There are thus two criteria for timing analysis methods:
• Safety: Making sure that the WCET is greater than any possible execution
time.
• Tightness: Keeping the real worst case execution time close to the upper
bound. A large overestimation implies a great resource over-provision.
Figure A.2.1: Basic notions related to timing analysis. The lower curve represents a
subset of measured executions. Its minimum and maximum are the minimal observed
execution times and maximal observed execution times. The darker curve, an envelope
of the former, represents the times of all executions. Its minimum and maximum are
the best case and worst case execution times, abbreviated BCET and WCET.
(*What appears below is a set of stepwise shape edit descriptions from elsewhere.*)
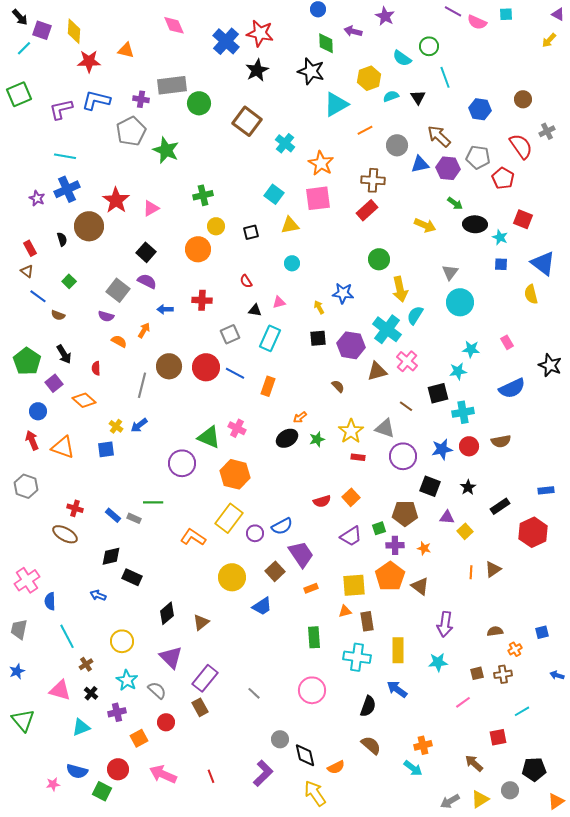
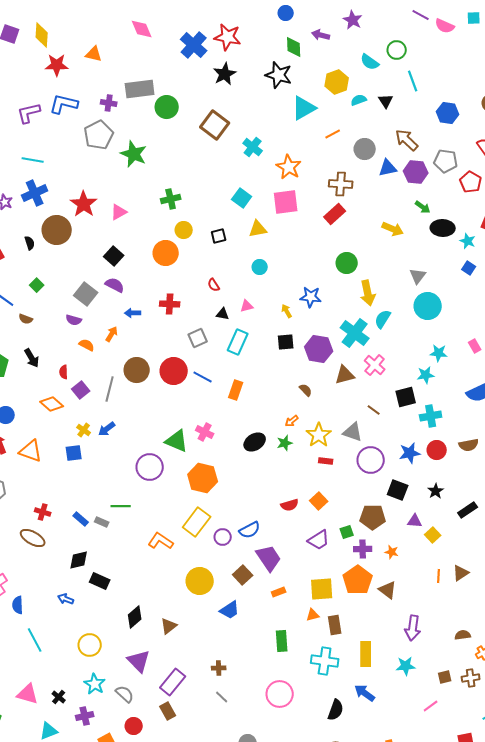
blue square: (501, 264) -> (469, 268), turned 32
purple square: (54, 383) -> (81, 390), moved
orange arrow: (300, 417) -> (292, 421), moved
brown cross: (86, 664) -> (219, 668), moved, turned 32

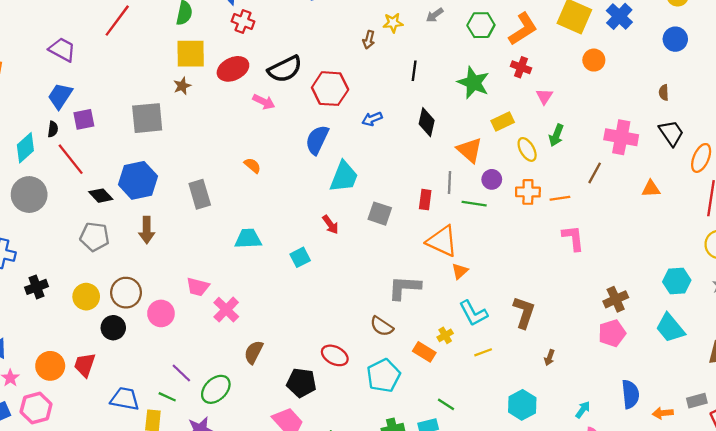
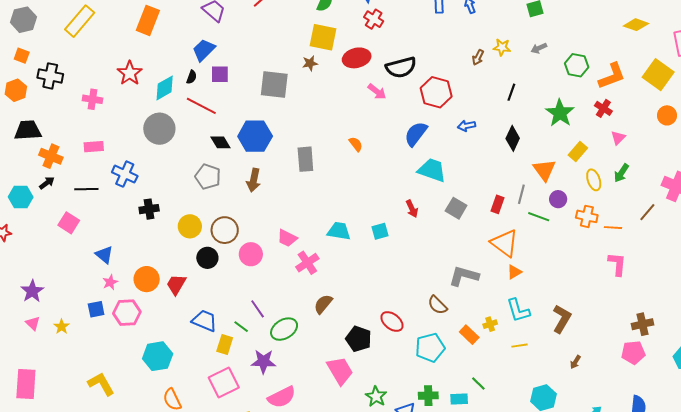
yellow rectangle: (503, 121) -> (578, 152), turned -36
red line: (71, 159) -> (201, 106), turned -36
cyan trapezoid: (344, 177) -> (432, 170), turned -104
cyan trapezoid: (248, 239) -> (339, 231), moved

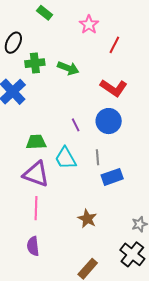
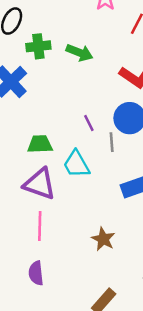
gray line: (98, 157) -> (112, 142), moved

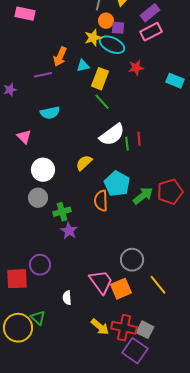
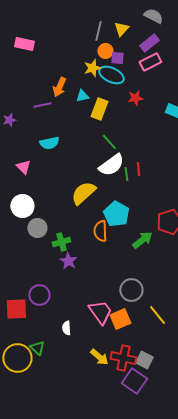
green line: (102, 102) -> (109, 142), moved
yellow semicircle: (84, 163) -> (83, 193), size x1.5
white circle: (43, 170) -> (22, 206), moved
green arrow: (143, 196) -> (142, 240), moved

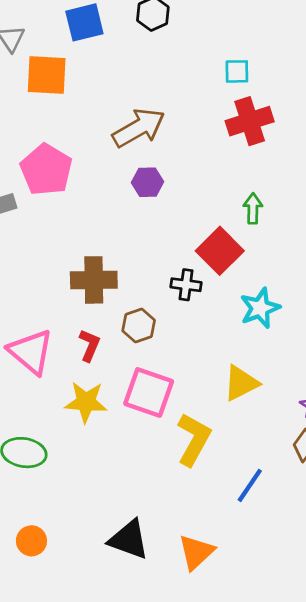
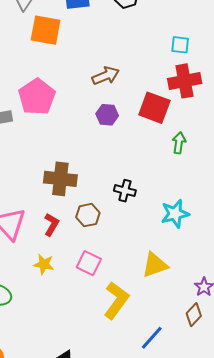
brown arrow: (139, 128) -> (106, 76), size x0.7
red square: (220, 251) -> (154, 108), moved, turned -32
pink square: (149, 392) -> (89, 263), size x0.7
yellow star: (86, 402) -> (44, 264), size x0.7

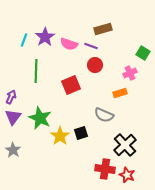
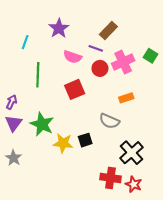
brown rectangle: (103, 29) -> (108, 30), turned -30
purple star: (45, 37) -> (59, 28), moved
pink semicircle: (69, 44) -> (73, 57), moved
pink cross: (130, 73) -> (123, 62), moved, size x1.5
yellow star: (60, 136) -> (63, 143), turned -30

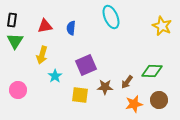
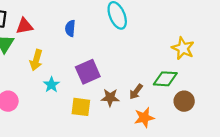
red triangle: (45, 26) -> (24, 26), moved
yellow star: (162, 26) -> (183, 48), moved
brown circle: (159, 100) -> (184, 101), moved

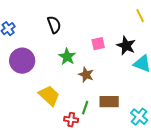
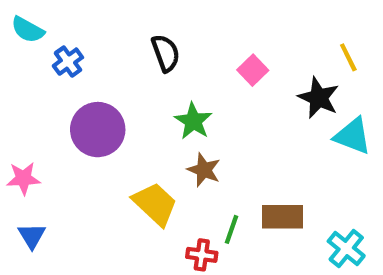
yellow line: (140, 16) -> (348, 57), moved
pink square: (98, 44) -> (253, 70), moved, turned -32
brown star: (86, 75) -> (204, 170), moved

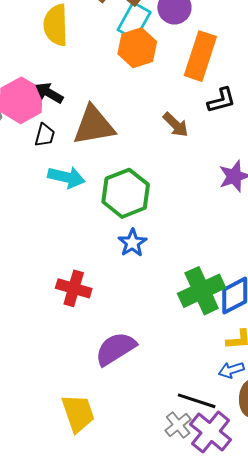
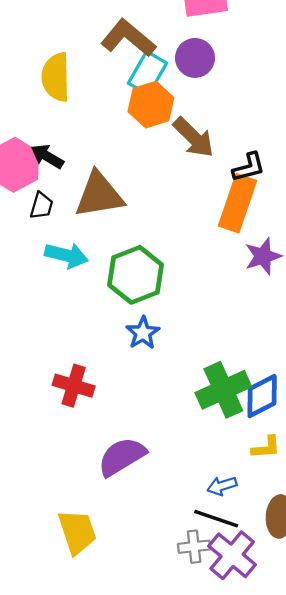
orange rectangle: (200, 56) -> (237, 203), moved
brown arrow: (176, 125) -> (194, 137), moved, size x1.4
blue arrow: (231, 370) -> (222, 486), moved
gray cross: (178, 425) -> (194, 547), turned 32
To compute the WCET on single-core processors [38, 18], two main classes of
methods have been adopted: the static analysis and the measurement-based
analysis (dynamic timing analysis).
A.2.1.1
Static Analysis
Static analysis methods [38] perform some analysis on the application code to
extract possible control flow paths which are then combined with an abstract
model of the system to compute the upper bound of all the execution times.
This analysis do not rely on executing code on real hardware or on a simulator.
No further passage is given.